Company Administration

Originally introduced in 1986, the Administration process is a business rescue procedure that protects the company from any creditor action, while a recovery plan is formulated or a sale of the business achieved.

When formulating a rescue plan for an ailing business a licensed insolvency practitioner must consider the various procedures available to effect a successful recovery of the business. Where a sale of the business is likely to be the most effective method, he will usually consider advising the directors to place the company into Administration. Where however there is a prospect that the company itself may be rescued, he will consider the merits of a Company Voluntary Arrangement (“CVA”).

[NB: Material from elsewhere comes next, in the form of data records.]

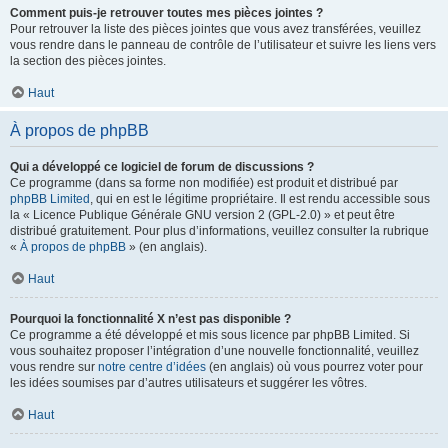
Comment puis-je retrouver toutes mes pièces jointes ?
Pour retrouver la liste des pièces jointes que vous avez transférées, veuillez
vous rendre dans le panneau de contrôle de l’utilisateur et suivre les liens vers
la section des pièces jointes.
Haut
À propos de phpBB
Qui a développé ce logiciel de forum de discussions ?
Ce programme (dans sa forme non modifiée) est produit et distribué par
phpBB Limited
, qui en est le légitime propriétaire. Il est rendu accessible sous
la « Licence Publique Générale GNU version 2 (GPL-2.0) » et peut être
distribué gratuitement. Pour plus d’informations, veuillez consulter la rubrique
«
À propos de phpBB
» (en anglais).
Haut
Pourquoi la fonctionnalité X n’est pas disponible ?
Ce programme a été développé et mis sous licence par phpBB Limited. Si
vous souhaitez proposer l’intégration d’une nouvelle fonctionnalité, veuillez
vous rendre sur
notre centre d’idées
(en anglais) où vous pourrez voter pour
les idées soumises par d’autres utilisateurs et suggérer les vôtres.
Haut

Often, when a CVA is appropriate, it may be necessary to carry out an appraisal of the business or an element of restructuring, whilst the company is protected from adverse action that may be taken by creditors. In those cases, he may well consider placing the company into Administration, to provide the necessary protection and once his appraisal or the restructuring is complete, he will propose a Company Voluntary Arrangement to exit from Administration.

Until the Insolvency Act 1986 came into force in late December 1986, the only insolvency process available to a limited company that had not granted a floating charge to a secured creditor was liquidation. Companies that had granted a floating charge were capable of entering into Administrative Receivership, which enabled the company to trade under the supervision of an insolvency practitioner with a view to selling the business.

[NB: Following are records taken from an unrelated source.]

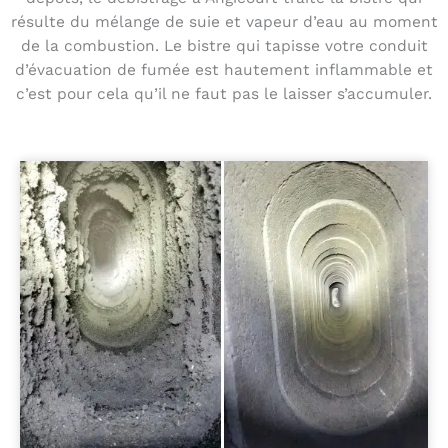
résulte du mélange de suie et vapeur d’eau au moment
de la combustion. Le bistre qui tapisse votre conduit
d’évacuation de fumée est hautement inflammable et
c’est pour cela qu’il ne faut pas le laisser s’accumuler.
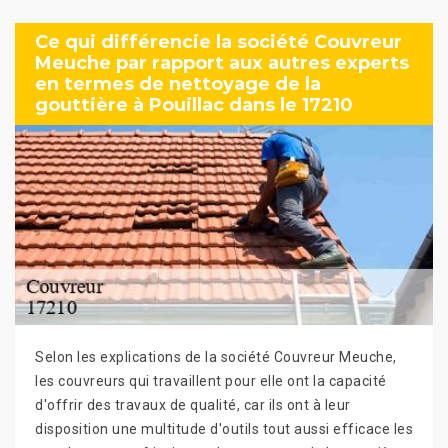
Ce qui différencie la société Couvreur
Meuche par rapport aux autres experts
en termes de nettoyage de la
gouttière à Pouillac dans le 17210
Selon les explications de la société Couvreur Meuche,
les couvreurs qui travaillent pour elle ont la capacité
d'offrir des travaux de qualité, car ils ont à leur
disposition une multitude d'outils tout aussi efficace les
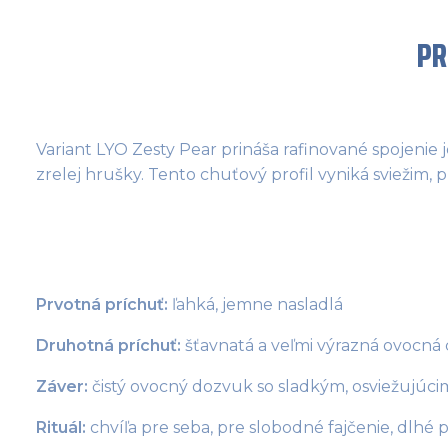
PR
Variant LYO Zesty Pear prináša rafinované spojeni
zrelej hrušky. Tento chuťový profil vyniká sviežim
Prvotná príchuť:
 ľahká, jemne nasladlá
Druhotná príchuť:
 šťavnatá a veľmi výrazná ovocná
Záver:
 čistý ovocný dozvuk so sladkým, osviežujú
Rituál: 
chvíľa pre seba, pre slobodné fajčenie, dlhé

The disadvantage with this process was that it could only be initiated by the secured creditor. It was possible for the directors to request the secured creditor to appoint an Administrative Receiver however. Companies that had not granted a floating charge were therefore faced with an inevitable closure, with little prospect of the business or jobs being saved.

The Administration process opened up the prospect of recovery to such companies but initially it was an expensive and cumbersome process.

An application had to be made to the court and it was necessary for an insolvency practitioner to carry out a review of the company and prepare a detailed report for the court to consider. The application was considered by a judge and if he thought fit, an order was made placing the company into Administration. Significantly, the company or its directors as well as any unsecured creditor, could make an application for an Administration Order.

Following the enactment of the Enterprise Act 2002 in September 2003, the process was simplified in cases where there was no winding up petition pending. In such cases there is no longer a need to make an application to court. Now it is possible for the company or its directors to simply file a Notice of Intention to appoint an Administrator in the court. Once filed, a copy must be served on any holders of floating charges, who then have a period of five working days to confirm whether they are content to allow the company to enter into Administration and for the proposed Administrator to be appointed.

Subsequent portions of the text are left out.